思い返せば100億円以上かけて整備した「SPEEDI(緊急時迅速放射能影響予測ネットワークシステム)」が、事故直後公開されなかったのは象徴的なハナシで、俺たちはすでに慣れっこで驚かないけど、かなりヘンというかワケのわからない話だ。サッカーでいうと、オフェンスはリオネル・メッシとか香川真司を使ってすごいのに、ディフェンスは小学生のサッカーも知らないレベル。連携が取れてないのはもちろん、あまりにお粗末だ。
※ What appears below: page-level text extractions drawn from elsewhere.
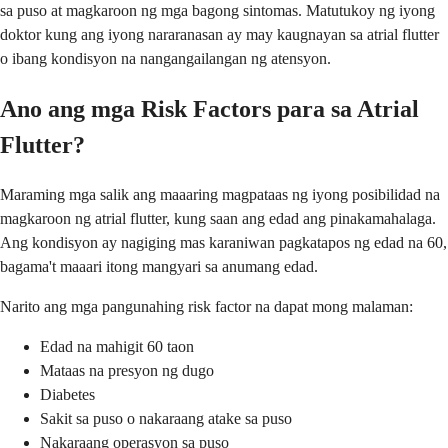
sa puso at magkaroon ng mga bagong sintomas. Matutukoy ng iyong
doktor kung ang iyong nararanasan ay may kaugnayan sa atrial flutter
o ibang kondisyon na nangangailangan ng atensyon.
Ano ang mga Risk Factors para sa Atrial
Flutter?
Maraming mga salik ang maaaring magpataas ng iyong posibilidad na
magkaroon ng atrial flutter, kung saan ang edad ang pinakamahalaga.
Ang kondisyon ay nagiging mas karaniwan pagkatapos ng edad na 60,
bagama't maaari itong mangyari sa anumang edad.
Narito ang mga pangunahing risk factor na dapat mong malaman:
Edad na mahigit 60 taon
Mataas na presyon ng dugo
Diabetes
Sakit sa puso o nakaraang atake sa puso
Nakaraang operasyon sa puso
結局、このアンバランスさが見過ごされているのが日本の最大の欠点なのだ。
自動車の話に戻ると、高速道路の法定速度が時速100kmってのも、説得力のある科学的根拠が示されたことはほとんどない。そもそもこれは数十年以上前の道交法から変わってなく、少なくとも10年に1回ぐらいのペースで改正してもおかしくないし、本来最高速度はその道、その場所なりの事故発生割合から計算して設定してもいいと思う。この道は時速50kmだが、この道は時速120kmというように。それは本来、俺たちが持つ走る権利なのだから。
だいたい俺は今回の事で気付いてしまったのだ。放射線許容量の基準が年間1ミリシーベルトから20ミリシーベルトに一瞬で変えられるのならば、制限速度をイッキに時速130km、いや時速200kmに上げてもおかしくないと。そこに人の命がかかっているということでは全く同じなのだ。
「本当の情報」がないと始まらない
比べると、ドイツはすごい。言わずと知れた速度無制限の道路を一部持つだけでなく、事故責任の件にしても。
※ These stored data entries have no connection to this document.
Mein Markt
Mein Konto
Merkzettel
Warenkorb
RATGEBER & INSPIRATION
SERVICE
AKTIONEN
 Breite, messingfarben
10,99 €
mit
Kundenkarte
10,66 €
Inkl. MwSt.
例えば、道に突然子供が出てきたとして……状況にもよるが、それを抑えられなかった保護者の責任が問われる。それと俺が在独30年の人に聞いた実例だが、一般道で年配者の自転車を引っかけてケガをさせて、責任が問われなかったケースもある。逆に損害賠償の請求すら可能だったという。
なぜなら、その老人は酔っぱらってクルマに寄ってきて、周りの人もそう証言したからだ。お年寄りはかわいそうだし、日本なら間違いなくドライバーの過失が問われるところだが、考えれば考えるほど理性的で公平な判断だ。というかそうでもしないと、とてもドライバーとして運転なんかできない。
つまり俺たちは無自覚なままに自動車生活でソンをしていたと思うのだ。最高速度がもっと適正に規制されていたら、もっと深く移動のシアワセを享受できていた可能性があるし、速いクルマを素直に愛することもできたかもしれない。逆に、理不尽な事故の責任を押しつけられることもなかっただろう。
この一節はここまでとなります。